# How to care for goats with coccidiosis?



## MrsCowher (Oct 15, 2012)

I just returned home from the vet. The vet was in emergency surgery with a cat so he couldn't give the attention my goats' fecal tests deserved. I was told twice, though, that they were seeing a couple of different things and definitely some cocci. I am supposed to get a phone call from the vet later today so he can talk to me about what he finds and what I can do.

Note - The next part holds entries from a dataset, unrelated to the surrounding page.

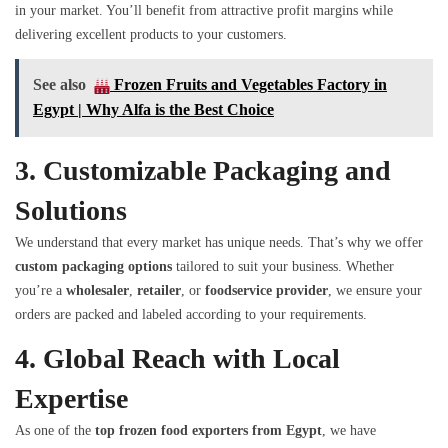
in your market. You’ll benefit from attractive profit margins while
delivering excellent products to your customers.
See also
Frozen Fruits and Vegetables Factory in
Egypt | Why Alfa is the Best Choice
3.
Customizable Packaging and
Solutions
We understand that every market has unique needs. That’s why we offer
custom packaging options
tailored to suit your business. Whether
you’re a
wholesaler
,
retailer
, or
foodservice provider
, we ensure your
orders are packed and labeled according to your requirements.
4.
Global Reach with Local
Expertise
As one of the
top frozen food exporters from Egypt
, we have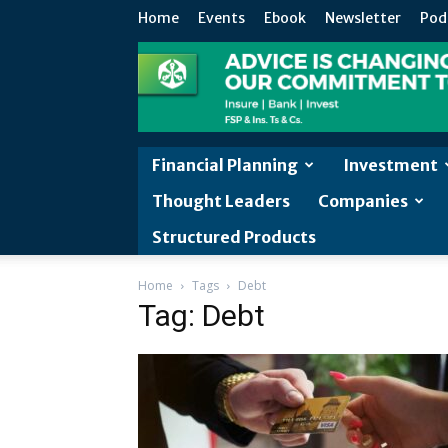
Home
Events
Ebook
Newsletter
Pod
Financial Planning
Investment
Thought Leaders
Companies
Structured Products
Home
Tags
Debt
Tag: Debt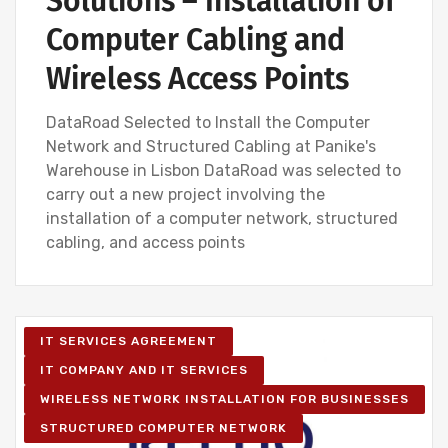
Solutions – Installation of
Computer Cabling and
Wireless Access Points
DataRoad Selected to Install the Computer
Network and Structured Cabling at Panike's
Warehouse in Lisbon DataRoad was selected to
carry out a new project involving the
installation of a computer network, structured
cabling, and access points
IT SERVICES AGREEMENT
IT COMPANY AND IT SERVICES
WIRELESS NETWORK INSTALLATION FOR BUSINESSES
STRUCTURED COMPUTER NETWORK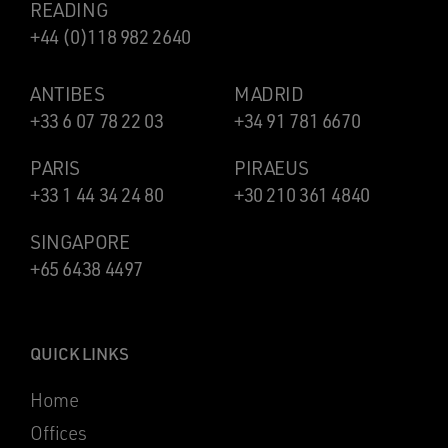
READING
+44 (0)118 982 2640
ANTIBES
MADRID
+33 6 07 78 22 03
+34 91 781 6670
PARIS
PIRAEUS
+33 1 44 34 24 80
+30 210 361 4840
SINGAPORE
+65 6438 4497
QUICK LINKS
Home
Offices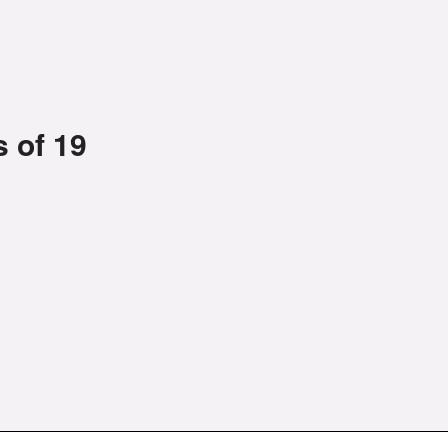
 of 19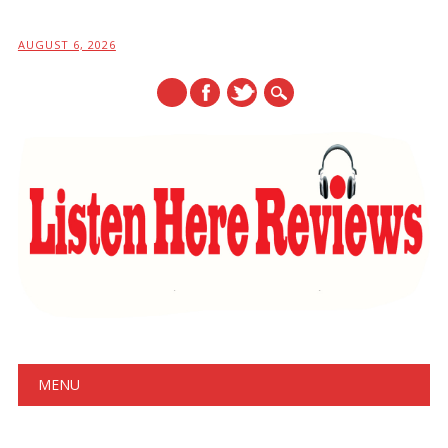
AUGUST 6, 2026
Main menu
Skip
MENU
to
content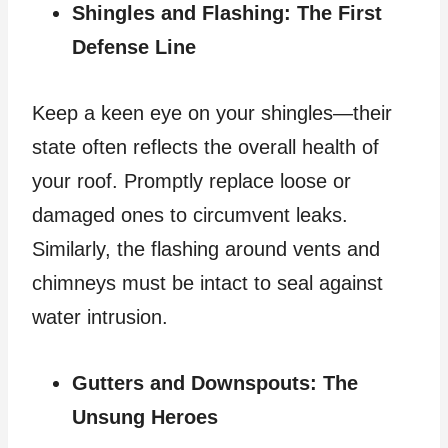
Shingles and Flashing: The First
Defense Line
Keep a keen eye on your shingles—their
state often reflects the overall health of
your roof. Promptly replace loose or
damaged ones to circumvent leaks.
Similarly, the flashing around vents and
chimneys must be intact to seal against
water intrusion.
Gutters and Downspouts: The
Unsung Heroes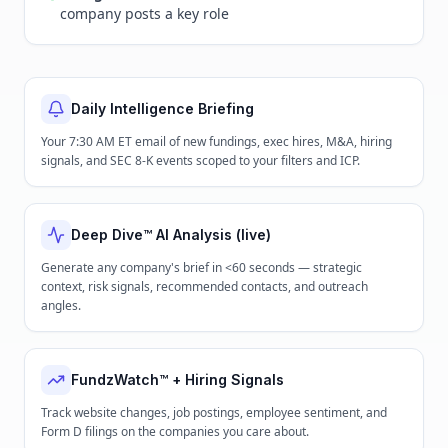
company posts a key role
Daily Intelligence Briefing
Your 7:30 AM ET email of new fundings, exec hires, M&A, hiring
signals, and SEC 8-K events scoped to your filters and ICP.
Deep Dive™ AI Analysis (live)
Generate any company's brief in <60 seconds — strategic
context, risk signals, recommended contacts, and outreach
angles.
FundzWatch™ + Hiring Signals
Track website changes, job postings, employee sentiment, and
Form D filings on the companies you care about.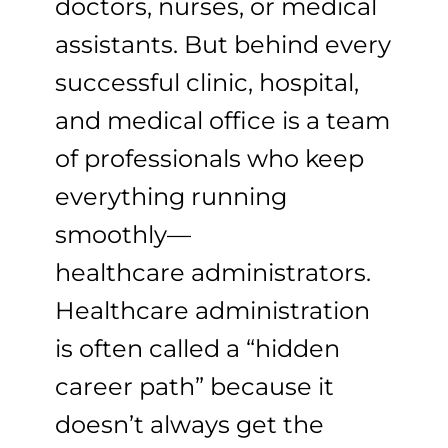
doctors, nurses, or medical
assistants. But behind every
successful clinic, hospital,
and medical office is a team
of professionals who keep
everything running
smoothly—
healthcare administrators.
Healthcare administration
is often called a “hidden
career path” because it
doesn’t always get the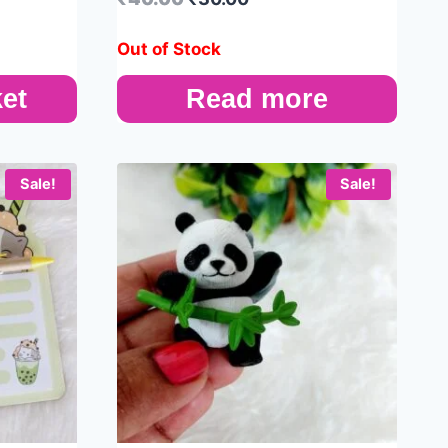
Out of Stock
et
Read more
Sale!
Sale!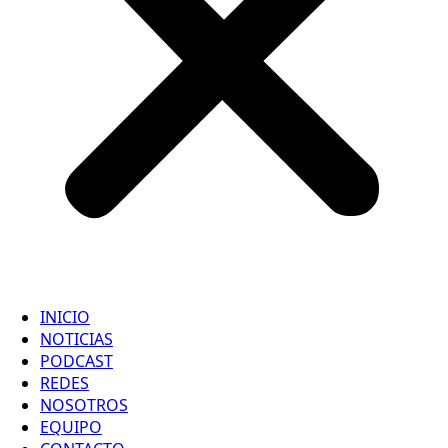
INICIO
NOTICIAS
PODCAST
REDES
NOSOTROS
EQUIPO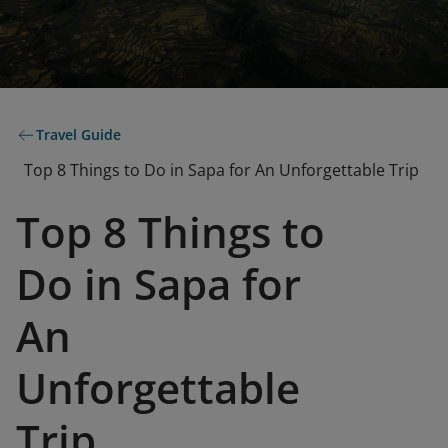
Travel Guide
Top 8 Things to Do in Sapa for An Unforgettable Trip
Top 8 Things to
Do in Sapa for
An
Unforgettable
Trip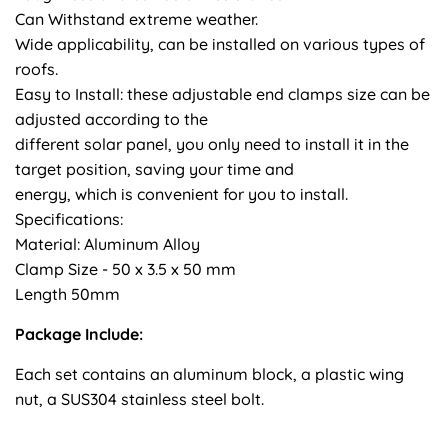
Can Withstand extreme weather.
Wide applicability, can be installed on various types of
roofs.
Easy to Install: these adjustable end clamps size can be
adjusted according to the
different solar panel, you only need to install it in the
target position, saving your time and
energy, which is convenient for you to install.
Specifications:
Material: Aluminum Alloy
Clamp Size - 50 x 3.5 x 50 mm
Length 50mm
Package Include:
Each set contains an aluminum block, a plastic wing
nut, a SUS304 stainless steel bolt.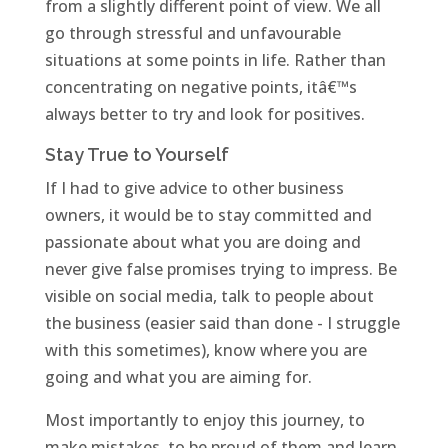
from a slightly different point of view. We all
go through stressful and unfavourable
situations at some points in life. Rather than
concentrating on negative points, itâ€™s
always better to try and look for positives.
Stay True to Yourself
If I had to give advice to other business
owners, it would be to stay committed and
passionate about what you are doing and
never give false promises trying to impress. Be
visible on social media, talk to people about
the business (easier said than done - I struggle
with this sometimes), know where you are
going and what you are aiming for.
Most importantly to enjoy this journey, to
make mistakes, to be proud of them and learn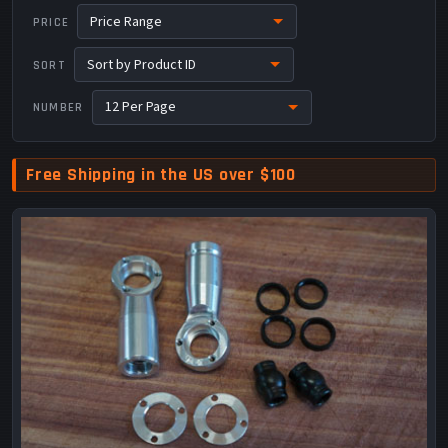
PRICE
SORT
NUMBER
Free Shipping in the US over $100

I know that a lot of you have gone through this before. I would very much like to know how it's going to be, living with 4 goats with coccidiosis. How often will I need to treat them and with what? Will they continue to have diarrhea? What chance do my 2 girls born in July and my girl born in June have? How long do goats with this usually live?

Please offer any advice you have and let me know if there is anything that Tractor Supply offers to ease any pain the goats will have later. They act completely fine now. They have healthy appetites and are playful. 

I have two bottles of Di-Methox on the way.


----------



## elevan (Oct 15, 2012)

http://www.backyardherds.com/web/viewblog.php?id=2607-coccidia-goat


----------



## Roll farms (Oct 15, 2012)

I would give the Di Methox for 7 days this first time, then repeat after 21 days, and have another fecal ran.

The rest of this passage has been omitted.